__TASK__
Using "Media" as the search string, find the matching lines below and copy them.

Page segmentation data:
· · · ·

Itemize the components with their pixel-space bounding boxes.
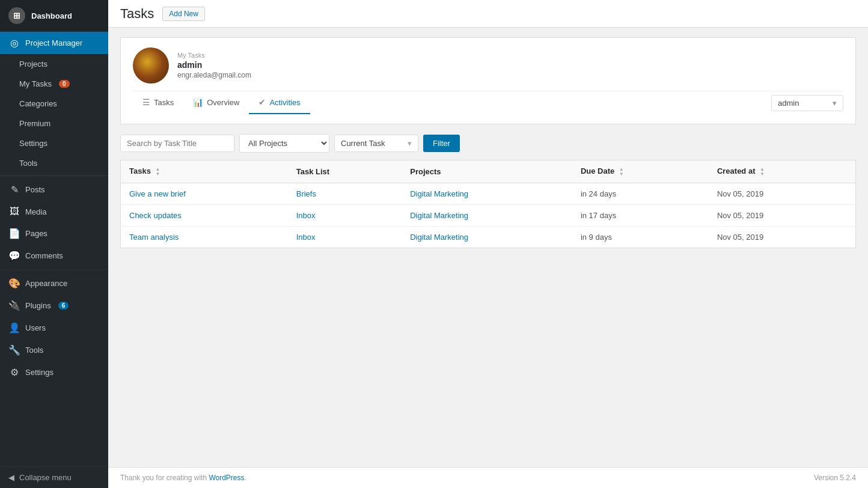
task-link-0[interactable]: Give a new brief bbox=[129, 189, 186, 198]
task-list-link-2[interactable]: Inbox bbox=[296, 233, 316, 242]
pages-icon: 📄 bbox=[8, 228, 20, 239]
sidebar-item-project-manager[interactable]: ◎ Project Manager bbox=[0, 32, 108, 54]
appearance-icon: 🎨 bbox=[8, 278, 20, 289]
filter-bar: All Projects Current Task ▾ Filter bbox=[120, 134, 856, 153]
sidebar-item-premium[interactable]: Premium bbox=[0, 114, 108, 133]
sidebar-comments-label: Comments bbox=[25, 251, 63, 260]
sidebar-item-pages[interactable]: 📄 Pages bbox=[0, 222, 108, 245]
admin-dropdown[interactable]: admin ▾ bbox=[771, 95, 843, 111]
cell-created-at-0: Nov 05, 2019 bbox=[709, 183, 856, 204]
sidebar-item-users[interactable]: 👤 Users bbox=[0, 317, 108, 339]
sidebar-categories-label: Categories bbox=[19, 99, 57, 108]
project-link-2[interactable]: Digital Marketing bbox=[410, 233, 468, 242]
cell-task-list-1: Inbox bbox=[288, 204, 402, 226]
tab-overview-label: Overview bbox=[207, 98, 239, 107]
sidebar-premium-label: Premium bbox=[19, 119, 50, 128]
tasks-tab-icon: ☰ bbox=[142, 97, 150, 107]
profile-card: My Tasks admin engr.aleda@gmail.com ☰ Ta… bbox=[120, 37, 856, 124]
footer: Thank you for creating with WordPress. V… bbox=[108, 467, 868, 488]
sidebar-item-appearance[interactable]: 🎨 Appearance bbox=[0, 272, 108, 294]
project-link-1[interactable]: Digital Marketing bbox=[410, 211, 468, 220]
col-tasks[interactable]: Tasks ▲▼ bbox=[121, 160, 288, 183]
dashboard-icon: ⊞ bbox=[8, 7, 25, 24]
sidebar-plugins-label: Plugins bbox=[25, 301, 51, 310]
sidebar-item-dashboard[interactable]: ⊞ Dashboard bbox=[0, 0, 108, 32]
task-status-chevron-icon: ▾ bbox=[408, 139, 412, 148]
sidebar-divider-1 bbox=[0, 175, 108, 176]
col-due-date[interactable]: Due Date ▲▼ bbox=[572, 160, 709, 183]
sidebar-pages-label: Pages bbox=[25, 229, 47, 238]
cell-created-at-2: Nov 05, 2019 bbox=[709, 226, 856, 248]
table-body: Give a new brief Briefs Digital Marketin… bbox=[121, 183, 856, 248]
admin-dropdown-value: admin bbox=[778, 99, 799, 108]
sidebar-item-settings-pm[interactable]: Settings bbox=[0, 133, 108, 153]
tab-tasks-label: Tasks bbox=[154, 98, 174, 107]
collapse-arrow-icon: ◀ bbox=[8, 473, 14, 482]
sidebar-users-label: Users bbox=[25, 323, 46, 332]
task-status-label: Current Task bbox=[341, 139, 385, 148]
sidebar-item-settings[interactable]: ⚙ Settings bbox=[0, 361, 108, 383]
sidebar-divider-2 bbox=[0, 269, 108, 270]
sidebar-appearance-label: Appearance bbox=[25, 279, 67, 288]
sidebar-item-posts[interactable]: ✎ Posts bbox=[0, 178, 108, 201]
task-status-select[interactable]: Current Task ▾ bbox=[334, 135, 418, 152]
tasks-sort-icon: ▲▼ bbox=[156, 167, 160, 177]
sidebar: ⊞ Dashboard ◎ Project Manager Projects M… bbox=[0, 0, 108, 488]
col-task-list[interactable]: Task List bbox=[288, 160, 402, 183]
settings-icon: ⚙ bbox=[8, 367, 20, 378]
cell-task-list-2: Inbox bbox=[288, 226, 402, 248]
profile-section-label: My Tasks bbox=[177, 52, 251, 59]
sidebar-my-tasks-label: My Tasks bbox=[19, 79, 52, 88]
task-link-2[interactable]: Team analysis bbox=[129, 233, 179, 242]
cell-task-1: Check updates bbox=[121, 204, 288, 226]
tab-activities[interactable]: ✔ Activities bbox=[249, 91, 310, 114]
version-text: Version 5.2.4 bbox=[814, 474, 856, 482]
sidebar-spacer bbox=[0, 383, 108, 466]
sidebar-media-label: Media bbox=[25, 207, 46, 216]
profile-email: engr.aleda@gmail.com bbox=[177, 71, 251, 79]
table-header: Tasks ▲▼ Task List Projects Due Date ▲▼ bbox=[121, 160, 856, 183]
sidebar-item-categories[interactable]: Categories bbox=[0, 94, 108, 114]
tasks-table: Tasks ▲▼ Task List Projects Due Date ▲▼ bbox=[120, 160, 856, 248]
profile-name: admin bbox=[177, 60, 251, 70]
add-new-button[interactable]: Add New bbox=[162, 7, 205, 21]
cell-task-0: Give a new brief bbox=[121, 183, 288, 204]
cell-due-date-1: in 17 days bbox=[572, 204, 709, 226]
sidebar-item-projects[interactable]: Projects bbox=[0, 54, 108, 74]
tab-activities-label: Activities bbox=[269, 98, 300, 107]
profile-info: My Tasks admin engr.aleda@gmail.com bbox=[177, 52, 251, 79]
collapse-menu-button[interactable]: ◀ Collapse menu bbox=[0, 466, 108, 488]
sidebar-item-tools-pm[interactable]: Tools bbox=[0, 153, 108, 173]
sidebar-item-media[interactable]: 🖼 Media bbox=[0, 201, 108, 222]
project-manager-icon: ◎ bbox=[8, 37, 20, 49]
sidebar-item-plugins[interactable]: 🔌 Plugins 6 bbox=[0, 294, 108, 317]
cell-task-list-0: Briefs bbox=[288, 183, 402, 204]
col-projects[interactable]: Projects bbox=[402, 160, 572, 183]
task-list-link-1[interactable]: Inbox bbox=[296, 211, 316, 220]
chevron-down-icon: ▾ bbox=[833, 99, 837, 108]
filter-button[interactable]: Filter bbox=[423, 135, 460, 152]
tab-overview[interactable]: 📊 Overview bbox=[183, 91, 249, 114]
tab-tasks[interactable]: ☰ Tasks bbox=[133, 91, 183, 114]
profile-top: My Tasks admin engr.aleda@gmail.com bbox=[133, 47, 843, 84]
projects-select[interactable]: All Projects bbox=[239, 134, 329, 153]
cell-created-at-1: Nov 05, 2019 bbox=[709, 204, 856, 226]
topbar: Tasks Add New bbox=[108, 0, 868, 28]
cell-due-date-2: in 9 days bbox=[572, 226, 709, 248]
wordpress-link[interactable]: WordPress bbox=[209, 474, 244, 482]
sidebar-project-manager-label: Project Manager bbox=[25, 38, 82, 47]
page-title: Tasks bbox=[120, 7, 154, 20]
col-created-at[interactable]: Created at ▲▼ bbox=[709, 160, 856, 183]
sidebar-item-tools[interactable]: 🔧 Tools bbox=[0, 339, 108, 361]
search-input[interactable] bbox=[120, 135, 234, 152]
tools-icon: 🔧 bbox=[8, 344, 20, 356]
task-link-1[interactable]: Check updates bbox=[129, 211, 182, 220]
task-list-link-0[interactable]: Briefs bbox=[296, 189, 316, 198]
users-icon: 👤 bbox=[8, 322, 20, 334]
overview-tab-icon: 📊 bbox=[193, 97, 203, 107]
project-link-0[interactable]: Digital Marketing bbox=[410, 189, 468, 198]
sidebar-item-my-tasks[interactable]: My Tasks 0 bbox=[0, 74, 108, 94]
activities-tab-icon: ✔ bbox=[258, 97, 266, 107]
sidebar-item-comments[interactable]: 💬 Comments bbox=[0, 245, 108, 267]
sidebar-settings-label: Settings bbox=[25, 368, 53, 377]
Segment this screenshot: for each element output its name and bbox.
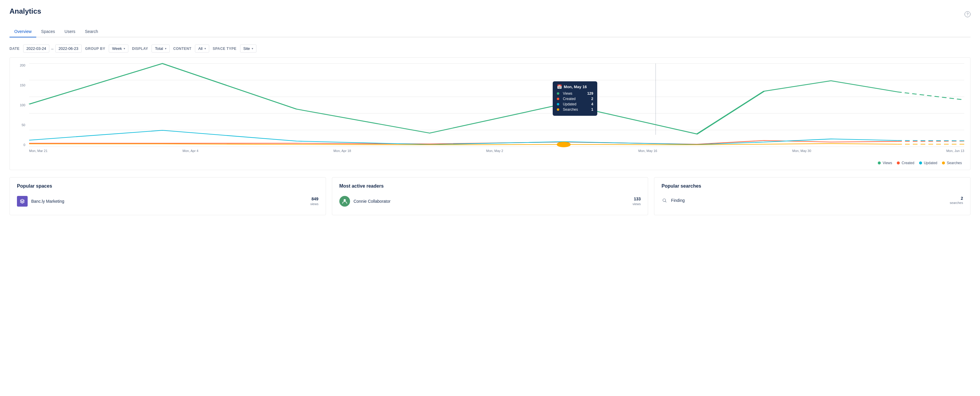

· · · ·

__WORKED SOLUTION__
sidebar-media-label: Media bbox=[25, 207, 46, 216]
sidebar-item-media[interactable]: 🖼 Media bbox=[0, 201, 108, 222]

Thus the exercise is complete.